Detect Anomalies at Scale with Random Cut Forest in Amazon SageMaker

Detect Anomalies at Scale with Random Cut Forest in Amazon SageMaker

Unexpected spikes in transactions, sudden drops in system metrics or subtle shifts in user behavior : anomalies can take many forms and they often highlight the events that matter most to a business. From fraud detection to infrastructure monitoring, from identifying unusual patterns in time series data to spotting operational irregularities, detecting outliers early can prevent losses, reduce risk and uncover hidden opportunities.

Anomalies don’t just matter operationally - handling them correctly is a critical step in almost any machine learning workflow. Training predictive models on datasets that include extreme or unusual points can mislead the model, causing it to overfit to rare events. This can result in unnecessarily complex models that struggle to generalize well to typical behavior. By identifying and handling anomalies early, teams can decide whether to remove them, investigate them or treat them separately, leading to cleaner data and more reliable models.

To address this challenge, AWS developed Random Cut Forest (RCF), an unsupervised algorithm purpose-built for anomaly detection. RCF is available as a built-in algorithm in Amazon SageMaker and is integrated into multiple AWS services, allowing teams to detect anomalies at scale while maintaining the flexibility to use the data for downstream analytics and predictive modeling.

Understanding Random Cut Forest for Anomaly Detection

RCF is an unsupervised algorithm used to detect anomalous data points. Because it is unsupervised, it does not require labeled training data. Instead, it learns the structure and patterns of “normal” data and assigns an anomaly score to every observation. Higher scores indicate that a point is more unusual compared to the rest of the dataset.

RCF is commonly used for detecting unexpected spikes in time series data, sudden changes in periodic patterns or isolated data points in multi-dimensional datasets.
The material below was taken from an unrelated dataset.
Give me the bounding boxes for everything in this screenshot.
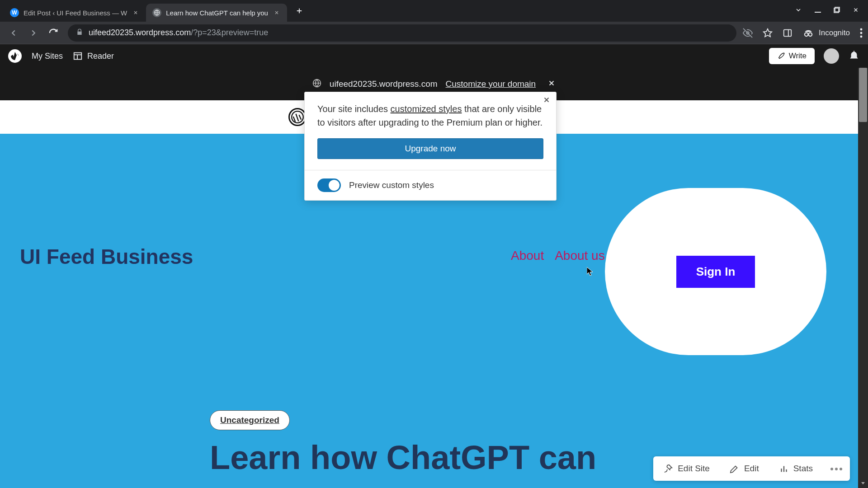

It works with arbitrary dimensional input and scales well in terms of feature count, dataset size and the number of instances [1].

Conceptually, the algorithm builds a forest of decision trees with each tree trained on a random sample of the data. These samples are obtained using an efficient sampling technique that allows the algorithm to work even when the dataset is large or streamed incrementally. Each sample is then partitioned into multiple subsets, one for each tree in the forest.

Inside each tree, the data is recursively split using randomly chosen dimensions and randomly selected cut points. You can imagine this as drawing random hyperplanes through the data space. Over time, this process isolates individual data points into smaller and smaller bounding boxes until each leaf node represents a single observation.

The intuition behind anomaly scoring is simple. If a data point is very different from the rest, it is more likely to be isolated early in the partitioning process. In other words, it will appear at a shallower depth in the tree. Points that are similar to many others require more cuts to be isolated and therefore end up deeper in the tree. The anomaly score is related to how much the complexity of the tree structure would change if the point were inserted - for example would it require creating a new branch. In practice, this is closely tied to the depth at which the point is placed. The final anomaly score is computed as the average score across all trees in the forest [2].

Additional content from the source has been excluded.